Before doing any research, you may believe that bankruptcy is simply the
process
people go through to get out of paying their financial obligations.
Bankruptcy
is actually very complicated, and neither option (Chapter 7 or Chapter 11)
will
allow an individual to get out of paying all of your debt!
Chapter 7 bankruptcies are often referred to as the "liquidation"
bankruptcy.
Chapter 7 bankruptcies can be filed by individuals, partnerships,
corporations
or any other business entity.
If an individual or company is filing Chapter 7, it's because they are
beyond
the ability of reorganizing their debts and are forced to sell many of
their
assets in order to pay creditors. A trustee is appointed to the filer, and
is
responsible for ensuring that any assets that are secured and can be sold
are
sold – and that the proceeds from the sale are given to the specific
creditor
that secured the purchase in the first place.
If the sale of secured assets result in more money than what is owed to the
secured creditors, the assets and cash are pooled together and paid to the
outstanding creditors who had provided unsecured loans to the individual or
business.
One of the main reasons why people and organizations file a Chapter 7
bankruptcy
is to discharge eligible debts and give themselves a fresh start. A debtor
who
successfully files Chapter 7 will have no liability for the discharged
debts –
but there are many types of debts that cannot be discharged, including
loans
used for college, child support and/or alimony, or a lien on a property. A
discharge of debt under a Chapter 7 is only possible for individual
debtors –
not partnerships or other types of corporations.
Once the proper paperwork is filed with the court to begin the Chapter 7,
creditors must stop contacting the debtor attempting to collect the debt.
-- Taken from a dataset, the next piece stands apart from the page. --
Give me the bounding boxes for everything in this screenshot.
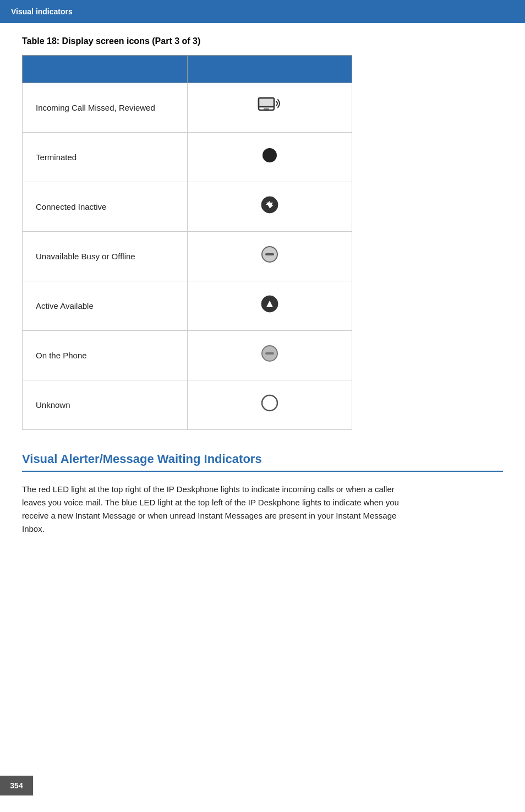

An individual may be denied debt discharges under a Chapter 7 case if the
court
finds the individual did not keep (or produce) adequate financial records,
committed a crime of perjury, was unable to explain loss of assets,
concealed,
destroyed or illegally transferred property to try and move it out from the
estate, or failed to complete a financial management course as required of
all
debtors filing bankrtupcy.
A Chapter 11 bankruptcy is referred to as the "rehabilitation" bankruptcy.
The
individual or business can file for Chapter 11 – or the creditors may
involuntarily file for the debtor in certain situations. Most Chapter 11
bankruptcies are filed by corporations or other businesses rather than
individuals.
In this type of bankruptcy, the debts are reorganized to allow the
individual or
business a better chance of repaying them and keeping their head above
water.
The creditors are contacted to get different terms on any loans – interest
rates
may be lowered, the amount of time you have to repay a debt may be
extended to
make the monthly payments lower and hopefully, easier to manage. A trustee
is
appointed to supervise the assets but nothing is sold at this time.
In a Chapter 11 bankrtupcy, you aren't getting rid of your debts – you are
simply restructuring and changing the terms of the debt and making plans
to pay
it back continuously through future earnings.
If a business is filing Chapter 11, it's expected to continue operating
successfully. If that proves not to be possible, the business can then
file for
Chapter 7 and liquidate assets.
In both a Chapter 7 and Chapter 11 filing by a corporation, it's likely
that the
common shareholders would receive little or no return on their investments.